Bali Tribune, Rabu 25 April 2018
Diposting : 16 April 2018 23:07
Putu Agus Mahendra - Bali Tribune
keracunan
Keterangan Gambar: 
SUSU BERACUN - Polisi mengamankan sejumlah barang bukti serta telah menetapkan tersangka pada kasus keracunan massal yang dialami puluhan siswa di Melaya.

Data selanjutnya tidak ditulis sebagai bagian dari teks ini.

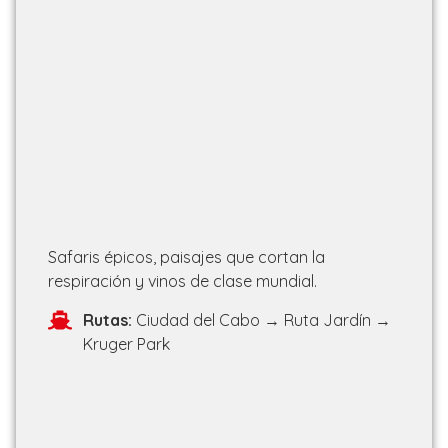
Safaris épicos, paisajes que cortan la
respiración y vinos de clase mundial.
Rutas:
Ciudad del Cabo → Ruta Jardín →
Kruger Park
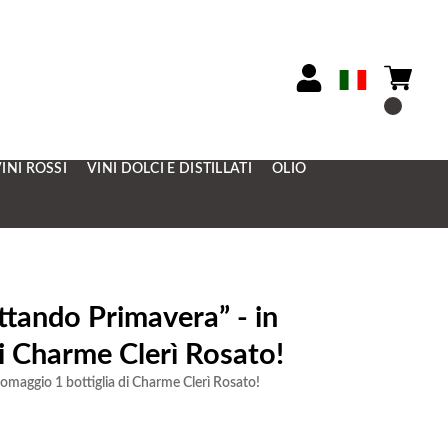
INI ROSSI
VINI DOLCI E DISTILLATI
OLIO
ttando Primavera” - in
i Charme Clerì Rosato!
n omaggio 1 bottiglia di Charme Clerì Rosato!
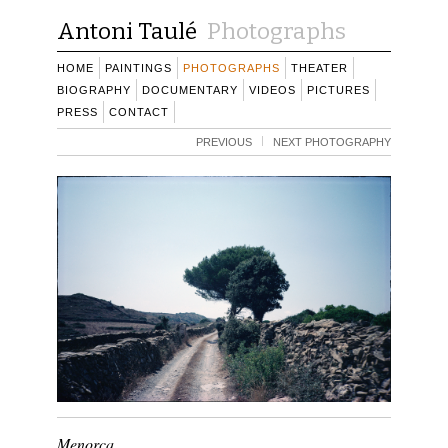
Antoni Taulé
Photographs
HOME
PAINTINGS
PHOTOGRAPHS
THEATER
BIOGRAPHY
DOCUMENTARY
VIDEOS
PICTURES
PRESS
CONTACT
PREVIOUS
NEXT PHOTOGRAPHY
Menorca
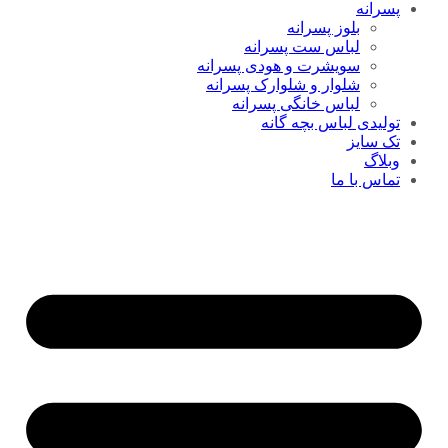
پسرانه
بلوز پسرانه
لباس ست پسرانه
سویشرت و هودی پسرانه
شلوار و شلوارک پسرانه
لباس خانگی پسرانه
تولیدی لباس بچه گانه
تک سایز
وبلاگ
تماس با ما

BALI TRIBUNE - Polres Jembrana menetapkan pemilik pabrik susu kedelai berinisial JL (33) sebagai tersangka menyusul terjadinya keracunan puluhan siswa SD
 
di Kecamatan Melaya, Kabupaten Jembrana, Jumat (13/4) lalu.
 
Penetapan JL asal Banjar Pangkung Tanah Kauh, Desa Melaya sebagai tersangka setelah tim kepolisian meneliti sampel susu kedelai yang masih utuh, susu kedelai yang sudah diminum siswa, sejumlah bahan dasar membuat susu kedelai maupun sejumlah peralatan yang ada di pabrik.
 
Kapolres Jembrana, AKBP Priyanto Priyo Hutomo didampingi Kasat Reskrim AKP Yusak A Sooai, ditemui di Polres Jembrana dikonfrimasi Minggu (15/4) menyatakan, dari hasil penyelidikan, olah TKP dan pemeriksaan terhadap sejumlah saksi termasuk pemilik usaha pabrik susu kedelai berinisial JL  tersebut diketahui  telah terjadi kesalahan prosedur peredaran susu kedelai.
 
Tersangka JL dalam menjalankan usaha produksi susu kedelai tersebut serta dalam peredarannya di pasaran, selama ini tidak memiliki izin edar dan beberapa standar label sebagaimana persyaratan dalam ketentuan perundang-undangan yang berlaku seperti merk, izin Badan Pengawas Obat dan Makanan (BPOM), Dinas Kesehatan dan perizinan lainnya.
 
Dalam penanganan kasus keracunan yang dialami oleh 54 siswa dari dua sekolah di Kecamatan Melaya yakni 21 siswa SD Negeri 1 Ekasari dan 13 siswa SD Negeri 7 Melaya setelah meminum susu kedelai yang dibagikan pihak sekolah tersebut, pihaknya mengaku juga akan bekerja sama dengan saksi ahli, dari Balai Besar (BB) POM Denpasar dan berkoordinasi dengan Pemerintah Daerah terkait izin administrasi yang dikeluarkan.
 
Karena menurutnya, setiap produksi makanan atau minuman pasti akan ada label edar, izin dari instansi kesehatan, izin tempat dan izin usaha dan perizinan lainya. "Ini yang sedang kita dalami. Kita condong ke Undang-Undang Pangan penyebab utama keracunan yang kita sidik," ujarnya.
 
Begitupula terkait dampak dari keracunan yang dialami puluhan siswa hinga 25 orang siswa harus dilarikan ke Puskesmas I Melaya untuk mendapatkan tindakan medis intensif, pihaknya menyatakan akan mencarikan pasal yang lain. Karena menurutnya siswa yang menjadi korban sudah membaik setelah mendapat penanganan medis dari Puskesmas Melaya.
 
"Untuk uji lab, hari Senin dikirim. Tapi untuk menyidik UU Pangan kita hanya administrasi edarnya saja. Tidak harus mengandalkan hasil lab. Karena dengan barang bukti yang ada sudah cukup," tandas Kapolres Jembrana.
 
Kasat Reskrim Polres Jembrana, AKP Yusak Agustinus Sooai menambahkan pihaknya telah menetapkan pemilik usaha susu kedelai yang dibagikan secara massal di kedua sekolah berinisial JL tersebut sebagai tersangka pada kasus keracunan puluhan siswa SD itu.
 
Menurutnya, dari hasil penyelidikan, pemeriksaan dan keterangan saksi yang dilakukan pihaknya serta pengecekan terhadap beberapa barang bukti yang diamankan, ada beberapa persyaratan dari Undang-Undang Pangan yang tidak bisa dipenuhi. "Terduga JL kita kenakan Pasal 91 ayat 2 Junto Pasal 142 UU No.18 Tahun 2012 Tentang Pangan dengan ancaman 2 tahun penjara,"  tandasnya.